C'est une vieille proposition du PS, que François Hollande avait promis de tenir: accorder le droit de vote aux élections locales aux étrangers résidant en France légalement depuis cinq ans. Mais quand l'extrême droite recueille près de 18% au premier tour, elle pourrait être plus hasardeuse à formuler. Cela pourrait effrayer une partie de cet électorat… C'est pourquoi depuis dimanche, les responsables de l'UMP sont montés au créneau pour interpeller les socialistes. «Ils n'assument pas leurs positions idéologiques, comme le droit de vote des étrangers», a assuré par exemple le secrétaire général de l'UMP, Jean-François Copé. Depuis le premier tour, le candidat socialiste n'en avait effectivement pas reparlé.
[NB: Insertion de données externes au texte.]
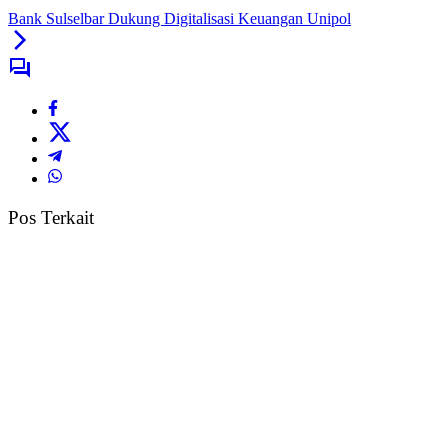
Bank Sulselbar Dukung Digitalisasi Keuangan Unipol
Pos Terkait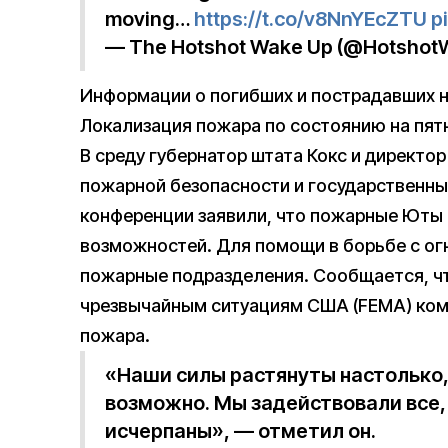
moving…
https://t.co/v8NnYEcZTU
p
— The Hotshot Wake Up (@Hotshot
Информации о погибших и пострадавших н
Локализация пожара по состоянию на пя
В среду губернатор штата Кокс и директор
пожарной безопасности и государственны
конференции заявили, что пожарные Юты 
возможностей. Для помощи в борьбе с о
пожарные подразделения. Сообщается, ч
чрезвычайным ситуациям США (FEMA) ком
пожара.
«Наши силы растянуты настолько,
возможно. Мы задействовали все, 
исчерпаны», — отметил он.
Mardi, sur l'instance de la presse, François Hollande a finalement répondu: «Tout ce que j'ai dit dans mon projet et dans mes 60 engagements, ça sera fait dans le quinquennat.» Il a persisté mercredi matin en évoquant la possibilité de faire passer cette réforme en 2013, soit avant les élections locales de 2014. Mais «il n'y a pas d'échéance particulière», a-t-il précisé.
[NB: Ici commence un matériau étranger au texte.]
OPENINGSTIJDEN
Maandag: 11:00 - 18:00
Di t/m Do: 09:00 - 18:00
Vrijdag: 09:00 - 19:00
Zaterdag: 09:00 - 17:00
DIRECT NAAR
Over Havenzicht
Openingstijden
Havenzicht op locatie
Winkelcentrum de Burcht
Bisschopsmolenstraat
«Pas la proposition numéro 1 de Hollande»
La proposition laisse pourtant sceptiques certains socialistes. «Ça n'a jamais été notre priorité», avait assuré Ségolène Royal, lundi soir en débat face à la porte-parole de Nicolas Sarkozy, Nathalie Kosciusko-Morizet, qui l'interrogeait sur le sujet. La présidente de Poitou-Charentes a toujours douté de l'opportunité de cette promesse. D'autres sont plus nuancés dans leur approche. «Le droit de vote n'est pas un sujet embarrassant, explique un membre de la direction du PS. Mais il n'est pas question de dire que c'est la proposition numéro un d'Hollande.» L'essentiel reste toujours de parler de la crise et de l'emploi.
L'UMP a poursuivi son offensive mardi dans la journée. «Les masques doivent tomber», a réclamé l'un des secrétaires nationaux du parti présidentiel, Bruno Beschizza. François Hollande a donc précisé son calendrier, en marge de son déplacement à Laon. Ségolène Royal «a dit que ce n'était pas une priorité au sens immédiat, ce n'est pas la première mesure que nous allons prendre. Mais je ne distingue aucune mesure, j'ai donné un calendrier de ce que je ferai au tout début: l'exemplarité de l'État, le pouvoir d'achat accordé aux familles, des réformes que nous devons engager tout de suite pour redresser nos comptes publics, nos industries. Et puis aussi réviser nos institutions, ça viendra en son temps», a-t-il expliqué. La révision des institutions figure bien, mais en dernière place, dans le programme des réformes de la première année présenté au début du mois avril. La mention «droit de vote» est écrite sans plus de précision.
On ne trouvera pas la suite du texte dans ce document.